Directions »
Apart from the pictures, every line below is to be set down exactly.

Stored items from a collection
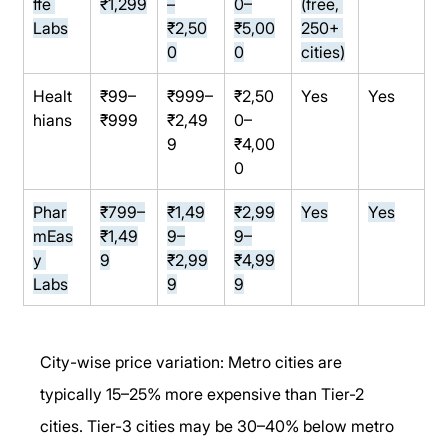
ffe 
₹1,299
–
0–
(free, 
Labs
₹2,50
₹5,00
250+ 
0
0
cities)
Healt
₹99–
₹999–
₹2,50
Yes
Yes
hians
₹999
₹2,49
0–
9
₹4,00
0
Phar
₹799–
₹1,49
₹2,99
Yes
Yes
mEas
₹1,49
9–
9–
y 
9
₹2,99
₹4,99
Labs
9
9
City-wise price variation: Metro cities are 
typically 15–25% more expensive than Tier-2 
cities. Tier-3 cities may be 30–40% below metro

Task result »
ffe 
₹1,299
–
0–
(free, 
Labs
₹2,50
₹5,00
250+ 
0
0
cities)
Healt
₹99–
₹999–
₹2,50
Yes
Yes
hians
₹999
₹2,49
0–
9
₹4,00
0
Phar
₹799–
₹1,49
₹2,99
Yes
Yes
mEas
₹1,49
9–
9–
y 
9
₹2,99
₹4,99
Labs
9
9
City-wise price variation: Metro cities are 
typically 15–25% more expensive than Tier-2 
cities. Tier-3 cities may be 30–40% below metro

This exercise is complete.